The Pell Laboratory is sited within a cluster of animal research facilities on the Ag Campus of Pennsylvania State University, set within the rolling agrarian landscape of central Pennsylvania. The vernacular landscape surrounding the site contains several simple rectangular barns capped by zinc clad roofs and silos that frame the horizon. The Pell Laboratory builds on these simple traditions, but with an attitude that reflects the cutting-edge program. The Pell Laboratory’s most distinctive feature is its undulating roof form, which houses a complex array of mechanical systems and provides a dynamic silhouette against the tree-lined horizon. The zinc clad roof form collects the twin bars of concrete block laboratories that straddle a central circulation spine framing dramatic landscape views at each end.
Providing transparency, natural light and a connection to the surrounding natural landscape in an intense biocontainment environment is the central theme of the project. Biocontainment facilities are typically designed as windowless bunkers for security reasons, and great care was taken to provide access to the natural environment for workers who spend the majority of their day working in cumbersome personal-protective equipment (Tyvek suits and respirators) in the Pell Laboratory. The project was funded by the National Institutes of Health, as part of the American Reinvestment and Recovery Act. During the final site review, the building was commended by the NIH review team as “the most pleasant biocontainment environment to work in that [we] have ever seen.”

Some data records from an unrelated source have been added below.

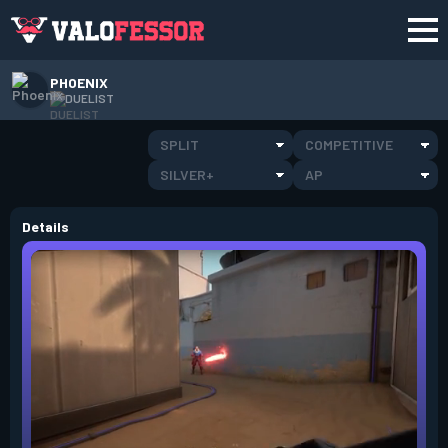
PHOENIX
DUELIST
SPLIT
COMPETITIVE
SILVER+
AP
Details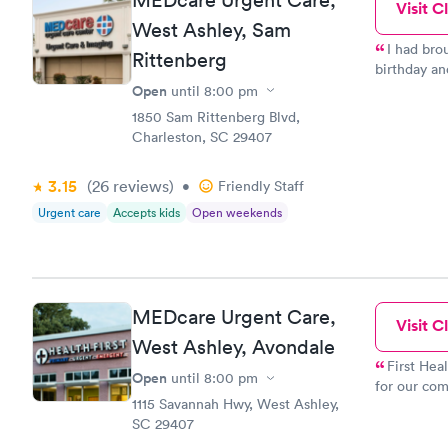
Visit Cl
West Ashley, Sam
I had bro
Rittenberg
birthday an
and so was 
Open
until
8:00 pm
with her as
1850 Sam Rittenberg Blvd,
soul she is. He 
Charleston, SC 29407
few problem
assistant,b
3.15
(26
reviews
)
•
Friendly Staff
give him a 
did a great 
Urgent care
Accepts kids
Open weekends
dont believ
times and they were
great provi
MEDcare Urgent Care,
Visit Cl
West Ashley, Avondale
First Hea
Open
until
8:00 pm
for our com
1115 Savannah Hwy, West Ashley,
here. One i
SC 29407
processing 
comes, you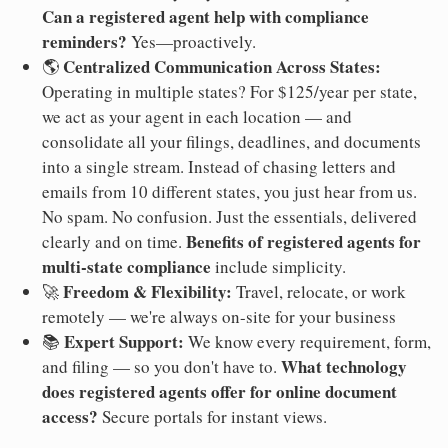
Can a registered agent help with compliance
reminders?
Yes—proactively.
Centralized Communication Across States:
🌎
Operating in multiple states? For $125/year per state,
we act as your agent in each location — and
consolidate all your filings, deadlines, and documents
into a single stream. Instead of chasing letters and
emails from 10 different states, you just hear from us.
No spam. No confusion. Just the essentials, delivered
Benefits of registered agents for
clearly and on time.
multi-state compliance
include simplicity.
Freedom & Flexibility:
🚀
Travel, relocate, or work
remotely — we're always on-site for your business
Expert Support:
📚
We know every requirement, form,
What technology
and filing — so you don't have to.
does registered agents offer for online document
access?
Secure portals for instant views.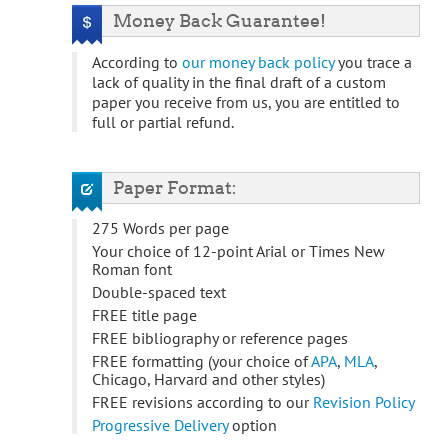
Money Back Guarantee!
According to
our money back policy
you trace a
lack of quality in the final draft of a custom
paper you receive from us, you are entitled to
full or partial refund.
Paper Format:
275 Words per page
Your choice of 12-point Arial or Times New
Roman font
Double-spaced text
FREE title page
FREE bibliography or reference pages
FREE formatting (your choice of
APA
,
MLA
,
Chicago, Harvard and other styles)
FREE revisions according to our
Revision Policy
Progressive Delivery
option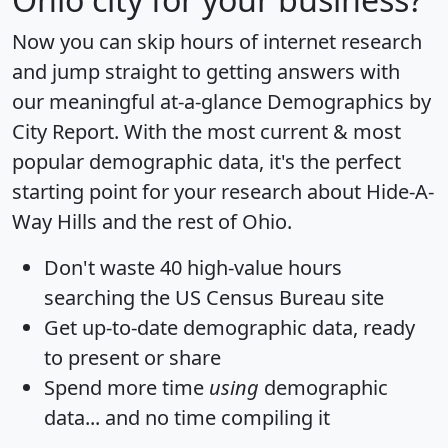
Now you can skip hours of internet research
and jump straight to getting answers with
our meaningful at-a-glance
Demographics by
City Report
. With the most current & most
popular demographic data, it's the perfect
starting point for your research about Hide-A-
Way Hills and the rest of Ohio.
Don't waste 40 high-value hours
searching the US Census Bureau site
Get
up-to-date
demographic data, ready
to present or share
Spend more time
using
demographic
data... and
no time
compiling it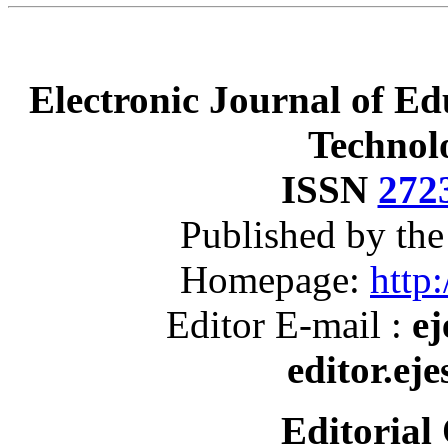
Electronic Journal of Ed
Technol
ISSN
272
Published by th
Homepage:
http:
Editor E-mail :
ej
editor.ej
Editorial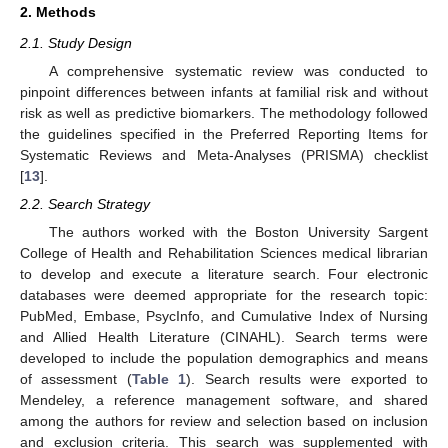
2. Methods
2.1. Study Design
A comprehensive systematic review was conducted to
pinpoint differences between infants at familial risk and without
risk as well as predictive biomarkers. The methodology followed
the guidelines specified in the Preferred Reporting Items for
Systematic Reviews and Meta-Analyses (PRISMA) checklist
[
13
].
2.2. Search Strategy
The authors worked with the Boston University Sargent
College of Health and Rehabilitation Sciences medical librarian
to develop and execute a literature search. Four electronic
databases were deemed appropriate for the research topic:
PubMed, Embase, PsycInfo, and Cumulative Index of Nursing
and Allied Health Literature (CINAHL). Search terms were
developed to include the population demographics and means
of assessment (
Table 1
). Search results were exported to
Mendeley, a reference management software, and shared
among the authors for review and selection based on inclusion
and exclusion criteria. This search was supplemented with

Unlike many BSL-3 facilities, the BSL-3+ biocontainment environment is directly visible from the main lobby located along the central spine. Transparency across the central spine from the lobby is captured through a custom-designed fully glazed stainless steel pass-through TRANSsterilizer, which visually links the BSL-3+ environment to the outside world.
Biocontainment and sustainability do not necessarily go hand-in-hand; typically, these are some of the least energy efficient building types due to single-pass 100% outside air-systems and high air-change rates. Through a tremendous focus on energy efficient approaches across the building and its systems; the Pell Laboratory achieved a 63% reduction in energy usage from a typical biology lab building in its climate. This reduction in energy usage is equal to the annual energy of 49 homes in the northeast. The building also includes a high performance envelope utilizing triple glazing and sunshading and is thermally broken and highly insulated with limited glazing. The building reduced the lighting power density by 25% compared to a code building and has achieved daylighting for at least 75% of the regularly occupied areas. While small in size, the Pell Laboratory is a hugely significant tool in the infectious disease research community.